Later that year, in a parking lot of decent vacancy, a police car sat twenty feet away from a car in which I would have more than a kiss forced upon me. As I watched the police car pull away and turned to stare upward toward the sky I would think about how I deserved this. I would think about how I hadn’t followed the instructions laid out for me in black and white, and how I was a slut and I owed my body to this man. When he was done I refused his kiss and he asked me if I liked him. I turned my head away and closed my eyes and did not answer. Nails driven into the material of the car seat, I silently willed him to look away from my exposed skin, unshaved and unfit for his viewing. Shame washed over me and, outside of his field of vision, I began to shake my head slowly. Lights moved through the dark in the distance and I, unmoving, watched without processing them, indiscernible thoughts buzzing discordant within my mind. I had never felt so cold. Slowly, I leaned over to the car floor and began collecting my clothes off the floor.Because I like you,he said. Later in the night, washing the event from my barren body with water hot as the rusty shower would allow, I sank to the floor and felt myself shake. The overwhelming nausea I would feel for the next week had not yet begun, nor did the crying spells that would accompany it. I was not yet sad or angry, desperate or volatile. In that moment, crumpled on the white floor as water ran down my aching pale flesh, I felt almost nothing at all. In the years following I would spend countless hours reliving the event, face twisted with emotion, desperately trying to force back tears, but on the floor of the shower, only hours after its occurrence, I felt almost nothing at all.
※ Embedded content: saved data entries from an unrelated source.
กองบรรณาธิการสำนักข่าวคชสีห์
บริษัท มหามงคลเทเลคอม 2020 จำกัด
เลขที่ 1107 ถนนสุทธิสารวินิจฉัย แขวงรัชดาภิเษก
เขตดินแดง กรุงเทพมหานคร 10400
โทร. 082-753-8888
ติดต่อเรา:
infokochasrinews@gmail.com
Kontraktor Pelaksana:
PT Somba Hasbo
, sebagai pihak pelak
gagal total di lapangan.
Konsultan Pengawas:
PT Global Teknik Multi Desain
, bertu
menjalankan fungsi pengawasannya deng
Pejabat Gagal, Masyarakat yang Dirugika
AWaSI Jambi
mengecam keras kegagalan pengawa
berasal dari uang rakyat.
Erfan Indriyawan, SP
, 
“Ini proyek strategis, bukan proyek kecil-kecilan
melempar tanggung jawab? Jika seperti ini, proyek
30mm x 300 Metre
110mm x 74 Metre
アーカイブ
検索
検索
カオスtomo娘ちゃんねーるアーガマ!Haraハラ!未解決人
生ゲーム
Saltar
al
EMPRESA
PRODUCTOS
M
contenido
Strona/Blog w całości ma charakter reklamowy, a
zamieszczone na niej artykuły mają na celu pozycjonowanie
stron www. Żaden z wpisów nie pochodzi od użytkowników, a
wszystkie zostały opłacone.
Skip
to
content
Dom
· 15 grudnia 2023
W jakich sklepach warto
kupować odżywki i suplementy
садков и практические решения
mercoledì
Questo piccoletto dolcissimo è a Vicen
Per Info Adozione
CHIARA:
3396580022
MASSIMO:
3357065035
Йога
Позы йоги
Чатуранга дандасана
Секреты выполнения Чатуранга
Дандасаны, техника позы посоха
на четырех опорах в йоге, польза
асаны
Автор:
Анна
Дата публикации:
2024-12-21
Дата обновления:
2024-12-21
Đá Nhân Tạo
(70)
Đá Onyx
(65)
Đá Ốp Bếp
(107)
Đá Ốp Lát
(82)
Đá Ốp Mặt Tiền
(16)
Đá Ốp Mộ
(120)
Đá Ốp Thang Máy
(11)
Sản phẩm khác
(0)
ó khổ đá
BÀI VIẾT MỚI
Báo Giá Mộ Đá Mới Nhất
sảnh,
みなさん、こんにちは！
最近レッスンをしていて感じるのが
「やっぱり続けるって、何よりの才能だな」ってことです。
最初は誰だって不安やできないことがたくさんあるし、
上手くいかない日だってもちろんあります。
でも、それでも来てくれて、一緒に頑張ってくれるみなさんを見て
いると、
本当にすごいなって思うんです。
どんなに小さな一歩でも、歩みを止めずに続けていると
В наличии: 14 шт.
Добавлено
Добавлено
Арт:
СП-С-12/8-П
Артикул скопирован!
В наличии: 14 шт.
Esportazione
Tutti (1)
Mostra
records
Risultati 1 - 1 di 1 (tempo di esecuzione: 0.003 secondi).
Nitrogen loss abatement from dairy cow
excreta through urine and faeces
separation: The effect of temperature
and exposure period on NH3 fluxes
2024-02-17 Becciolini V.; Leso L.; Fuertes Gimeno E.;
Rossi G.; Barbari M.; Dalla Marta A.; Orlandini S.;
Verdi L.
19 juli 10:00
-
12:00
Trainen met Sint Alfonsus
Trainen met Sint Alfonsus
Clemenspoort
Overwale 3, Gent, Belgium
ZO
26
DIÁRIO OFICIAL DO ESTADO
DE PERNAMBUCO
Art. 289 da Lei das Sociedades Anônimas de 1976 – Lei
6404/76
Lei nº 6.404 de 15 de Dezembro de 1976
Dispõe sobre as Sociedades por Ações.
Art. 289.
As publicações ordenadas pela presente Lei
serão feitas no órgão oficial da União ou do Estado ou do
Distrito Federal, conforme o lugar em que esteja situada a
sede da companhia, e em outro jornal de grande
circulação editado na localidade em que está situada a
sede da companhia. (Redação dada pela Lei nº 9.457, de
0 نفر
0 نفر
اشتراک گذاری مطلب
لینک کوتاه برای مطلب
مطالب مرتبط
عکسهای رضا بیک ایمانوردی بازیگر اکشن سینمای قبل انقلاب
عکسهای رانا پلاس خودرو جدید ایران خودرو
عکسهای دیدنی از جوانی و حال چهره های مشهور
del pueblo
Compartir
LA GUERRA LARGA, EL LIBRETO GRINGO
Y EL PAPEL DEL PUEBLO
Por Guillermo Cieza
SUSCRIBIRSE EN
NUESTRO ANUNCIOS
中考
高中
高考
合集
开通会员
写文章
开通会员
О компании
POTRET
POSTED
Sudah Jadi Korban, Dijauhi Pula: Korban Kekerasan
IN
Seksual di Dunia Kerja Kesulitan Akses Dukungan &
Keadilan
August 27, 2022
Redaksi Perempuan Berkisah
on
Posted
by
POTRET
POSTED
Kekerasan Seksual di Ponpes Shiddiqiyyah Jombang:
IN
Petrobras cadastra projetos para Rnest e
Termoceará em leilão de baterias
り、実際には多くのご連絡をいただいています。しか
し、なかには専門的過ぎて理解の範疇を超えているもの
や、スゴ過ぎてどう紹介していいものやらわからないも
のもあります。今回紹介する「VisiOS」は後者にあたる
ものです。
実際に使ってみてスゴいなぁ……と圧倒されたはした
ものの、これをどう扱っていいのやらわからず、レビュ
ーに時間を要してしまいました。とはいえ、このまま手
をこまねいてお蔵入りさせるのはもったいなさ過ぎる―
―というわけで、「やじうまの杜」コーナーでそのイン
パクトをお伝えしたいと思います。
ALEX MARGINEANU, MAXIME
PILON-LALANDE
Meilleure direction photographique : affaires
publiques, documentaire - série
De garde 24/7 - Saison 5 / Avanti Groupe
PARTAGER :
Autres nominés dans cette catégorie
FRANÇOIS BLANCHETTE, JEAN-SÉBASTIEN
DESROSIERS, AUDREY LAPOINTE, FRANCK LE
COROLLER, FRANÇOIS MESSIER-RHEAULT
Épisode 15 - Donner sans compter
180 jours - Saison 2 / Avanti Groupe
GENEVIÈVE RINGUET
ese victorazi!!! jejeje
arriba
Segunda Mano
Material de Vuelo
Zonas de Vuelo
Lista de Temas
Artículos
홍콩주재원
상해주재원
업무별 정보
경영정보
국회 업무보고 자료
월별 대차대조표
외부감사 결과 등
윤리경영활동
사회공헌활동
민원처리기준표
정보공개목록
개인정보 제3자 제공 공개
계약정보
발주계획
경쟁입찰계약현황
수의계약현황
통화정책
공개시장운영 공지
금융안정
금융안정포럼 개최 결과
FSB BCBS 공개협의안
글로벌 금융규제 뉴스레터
Eyes closed, I sat wordlessly, consumed by a certain emptiness that felt like, perhaps, it had been there all along.
Discussion Questions
• Why would somebody want to read this piece (the “Who cares?” factor)? • Can you clearly identify the author’s intention for the piece?
• How well does the author support the intention of the piece? Cite specific details that support or take away from the author’s intention.
• Is there information missing from this piece that would make its intention clearer? What else would you like to know?
• Does the author portray herself as a round character? How does she do this? • Do you trust the author of this piece? Why or why not?
• How clearly does the author establish a sense of setting/space in this piece? Cite specific details that support your claim.
• How clearly does the author establish characters other than the self in this piece? Cite specific details that support your claim.
• Did you learn anything new from reading this piece? If so, what?
• Are there particular passages with engaging language/description that stood out to you? Describe the appeal of these passages.